The second is data or model poisoning, where training data or inputs are manipulated to corrupt how models behave. “This refers to the manipulation in training data or inputs to corrupt model behaviour and outputs,” he said, noting it is an area “where [NATO] are increasingly attuned and concerned for how all levels could be affected by various threat actors.” For insurers, poisoned models can mean bad automated decisions, corrupted records and cascading operational failures – but without the clear perimeter breach that typical cyber wordings are built around.

The third is excessive agency – giving AI systems too much autonomy without proper oversight. “This is a real challenge with agentic systems in particular,” Parsons said, warning it can lead to uncontrolled collection, sharing or use of personal information, and even AI agents modifying or updating data “in contravention of organizational restrictions.” Once AI tools are wired into email, databases or benefits systems, an overly powerful agent can create privacy violations and data integrity issues at scale.

Parsons said that, in the absence of detailed rules under EDSTA, organizations should look to the principles already issued by privacy commissioners across Canada and by the IPC with the Ontario Human Rights Commission, which call for AI systems that are valid and reliable, safe, privacy protective, transparent and accountable.

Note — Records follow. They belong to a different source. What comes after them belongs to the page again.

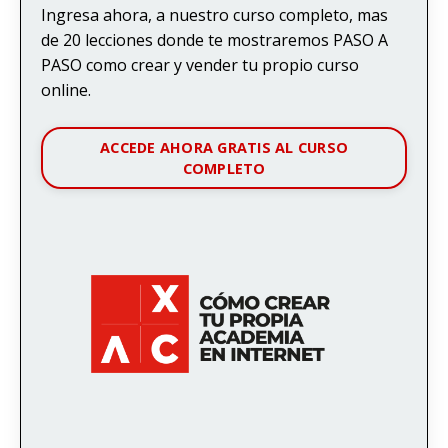
Ingresa ahora, a nuestro curso completo, mas
de 20 lecciones donde te mostraremos PASO A
PASO como crear y vender tu propio curso
online.
ACCEDE AHORA GRATIS AL CURSO
COMPLETO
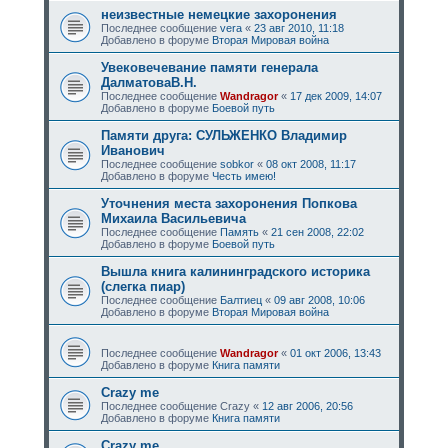
неизвестные немецкие захоронения
Последнее сообщение
vera
«
23 авг 2010, 11:18
Добавлено в форуме
Вторая Мировая война
Увековечевание памяти генерала
ДалматоваВ.Н.
Последнее сообщение
Wandragor
«
17 дек 2009, 14:07
Добавлено в форуме
Боевой путь
Памяти друга: СУЛЬЖЕНКО Владимир
Иванович
Последнее сообщение
sobkor
«
08 окт 2008, 11:17
Добавлено в форуме
Честь имею!
Уточнения места захоронения Попкова
Михаила Васильевича
Последнее сообщение
Память
«
21 сен 2008, 22:02
Добавлено в форуме
Боевой путь
Вышла книга калининградского историка
(слегка пиар)
Последнее сообщение
Балтиец
«
09 авг 2008, 10:06
Добавлено в форуме
Вторая Мировая война
Последнее сообщение
Wandragor
«
01 окт 2006, 13:43
Добавлено в форуме
Книга памяти
Crazy me
Последнее сообщение
Crazy
«
12 авг 2006, 20:56
Добавлено в форуме
Книга памяти
Crazy me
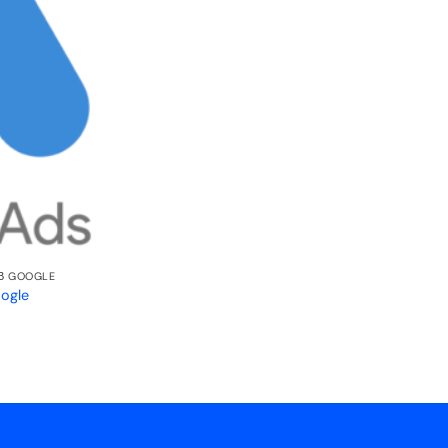
В GOOGLE
oogle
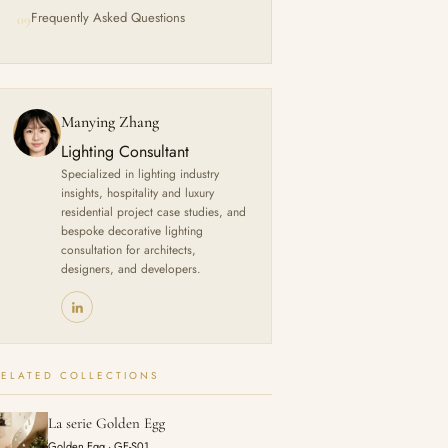
Frequently Asked Questions
09
Manying Zhang
Lighting Consultant
Specialized in lighting industry
insights, hospitality and luxury
residential project case studies, and
bespoke decorative lighting
consultation for architects,
designers, and developers.
RELATED COLLECTIONS
La serie Golden Egg
Golden Egg · GE-S01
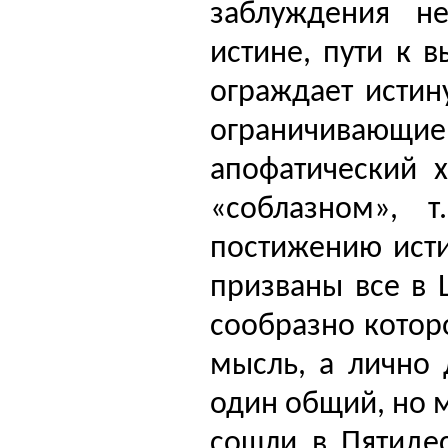
заблуждения н
истине, пути к 
ограждает истин
ограничиваю
апофатический 
«соблазном», 
постижению исти
призваны все в 
сообразно котор
мысль, а лично 
один общий, но 
сошли в Пяти­де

At a practical level, that means building in guardrails before AI tools are unleashed on real‑world data and workflows. The IPC is urging organizations to de‑identify structured data or use synthetic data where possible when training or fine‑tuning models, so they can preserve statistical value without exposing real individuals. It also expects clear contracts with AI vendors on whether personal information can be used for training, and privacy and algorithmic impact assessments before systems are put into production – positions the office has already enforced in a decision on biometric proctoring at McMaster University.

Crucially, Parsons said, AI governance cannot be left to technologists alone. At the IPC, technologists, policy advisers, lawyers and communications staff assess AI together, and he encouraged public bodies to mirror that cross‑functional approach so they do not miss key risks or blind spots when deploying powerful tools.

While he described this as “one of the coolest moments in technology for the past 20 years,” Parsons warned that the lack of concrete safeguards under Ontario’s new law makes early decisions critical.

“The choices we make now will shape how these technologies evolve and whom they ultimately serve,” he said. “It is urgently important that we act deliberately and proactively to ensure that these systems work in the interest of all of us, and not for just a few.”